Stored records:
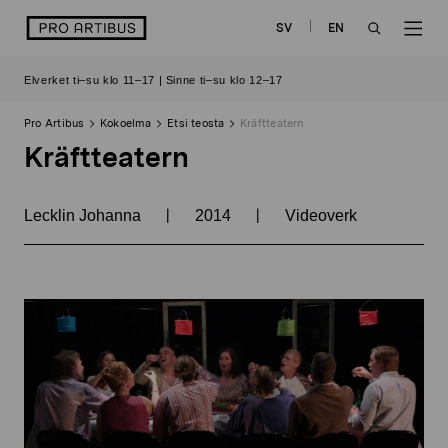
Siirry
logo
SV
EN
sisältöön
OPEN
OP
Elverket ti–su klo 11–17 | Sinne ti–su klo 12–17
SEARCH
NAV
Pro Artibus
Kokoelma
Etsi teosta
Kräftteatern
Kräftteatern
|
|
Lecklin Johanna
2014
Videoverk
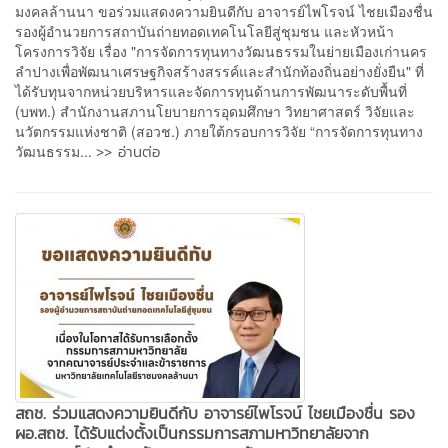
มงคลล้านนา ขอร่วมแสดงความยินดีกับ อาจารย์ไพโรจน์ ไชยเมืองชื่น
รองผู้อำนวยการสถาบันถ่ายทอดเทคโนโลยีสู่ชุมชน และหัวหน้า
โครงการวิจัย เรื่อง "การจัดการทุนทางวัฒนธรรมในย่ายเมืองเก่านคร
ลำปางเพื่อพัฒนาเศรษฐกิจสร้างสรรค์และสำนักท้องถิ่นอย่างยั่งยืน" ที่
ได้รับทุนจากหน่วยบริหารและจัดการทุนด้านการพัฒนาระดับพื้นที่
(บพท.) สำนักงานสภานโยบายการอุดมศึกษา วิทยาศาสตร์ วิจัยและ
นวัตกรรมแห่งชาติ (สอวช.) ภายใต้กรอบการวิจัย “การจัดการทุนทาง
>> อ่านต่อ
วัฒนธรรม...
สถช. ร่วมแสดงความยินดีกับ อาจารย์ไพโรจน์ ไชยเมืองชื่น รอง
ผอ.สถช. ได้รับแต่งตั้งเป็นกรรมการสภามหาวิทยาลัยจาก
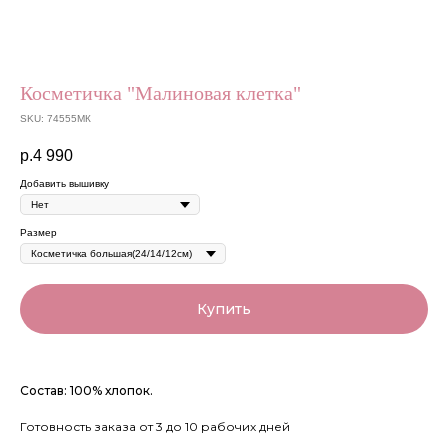
Косметичка "Малиновая клетка"
SKU:
74555МК
р.
4 990
Добавить вышивку
Размер
Купить
Состав: 100% хлопок.
Готовность заказа от 3 до 10 рабочих дней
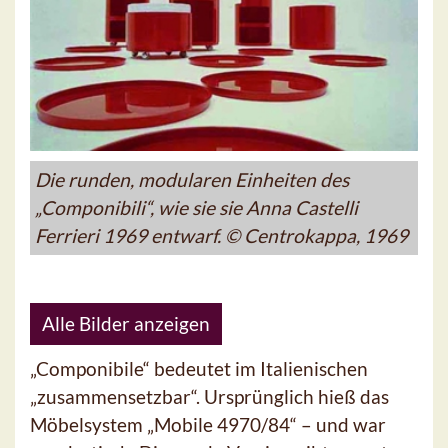
Die runden, modularen Einheiten des
„Componibili“, wie sie sie Anna Castelli
Ferrieri 1969 entwarf. © Centrokappa, 1969
Alle Bilder anzeigen
„Componibile“ bedeutet im Italienischen
„zusammensetzbar“. Ursprünglich hieß das
Möbelsystem „Mobile 4970/84“ – und war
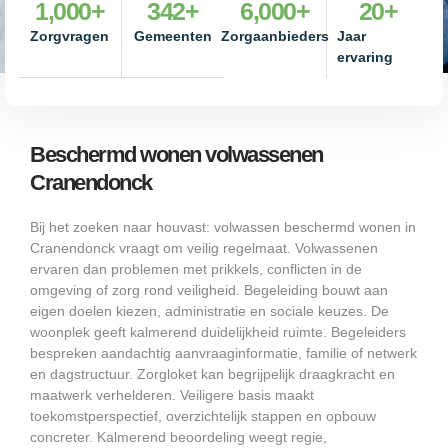
1,000
+
342
+
6,000
+
20
+
Zorgvragen
Gemeenten
Zorgaanbieders
Jaar
ervaring
Beschermd wonen volwassenen
Cranendonck
Bij het zoeken naar houvast: volwassen beschermd wonen in
Cranendonck vraagt om veilig regelmaat. Volwassenen
ervaren dan problemen met prikkels, conflicten in de
omgeving of zorg rond veiligheid. Begeleiding bouwt aan
eigen doelen kiezen, administratie en sociale keuzes. De
woonplek geeft kalmerend duidelijkheid ruimte. Begeleiders
bespreken aandachtig aanvraaginformatie, familie of netwerk
en dagstructuur. Zorgloket kan begrijpelijk draagkracht en
maatwerk verhelderen. Veiligere basis maakt
toekomstperspectief, overzichtelijk stappen en opbouw
concreter. Kalmerend beoordeling weegt regie,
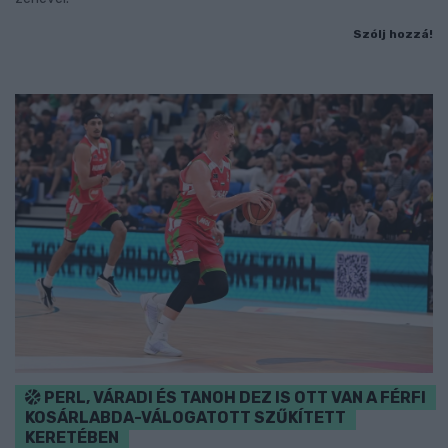
Szólj hozzá!
PERL, VÁRADI ÉS TANOH DEZ IS OTT VAN A FÉRFI
KOSÁRLABDA-VÁLOGATOTT SZŰKÍTETT
KERETÉBEN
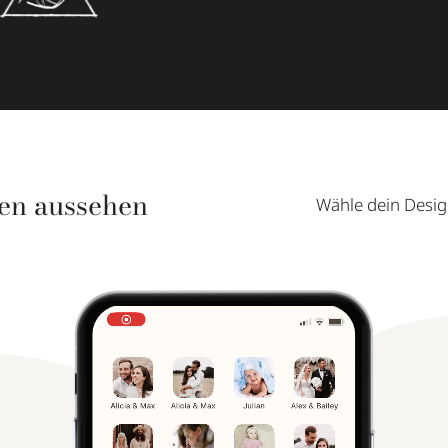
ien aussehen
Wähle dein Desig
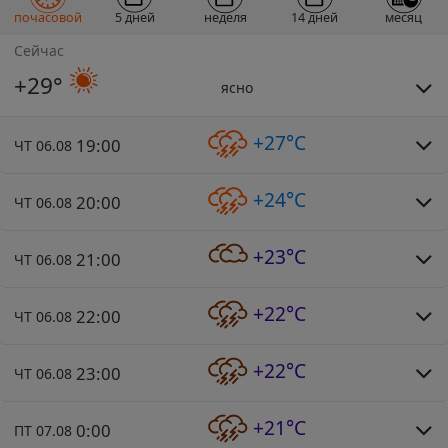
почасовой
5 дней
неделя
14 дней
месяц
Сейчас
+29°
ясно
+27°C
19:00
ЧТ 06.08
+24°C
20:00
ЧТ 06.08
+23°C
21:00
ЧТ 06.08
+22°C
22:00
ЧТ 06.08
+22°C
23:00
ЧТ 06.08
+21°C
0:00
ПТ 07.08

**Work order**
Every line that holds the word "การจ" should be copied from the records.

**Result of this exercise**
โครงการวิจัย เรื่อง "การจัดการทุนทางวัฒนธรรมในย่ายเมืองเก่านคร
นวัตกรรมแห่งชาติ (สอวช.) ภายใต้กรอบการวิจัย “การจัดการทุนทาง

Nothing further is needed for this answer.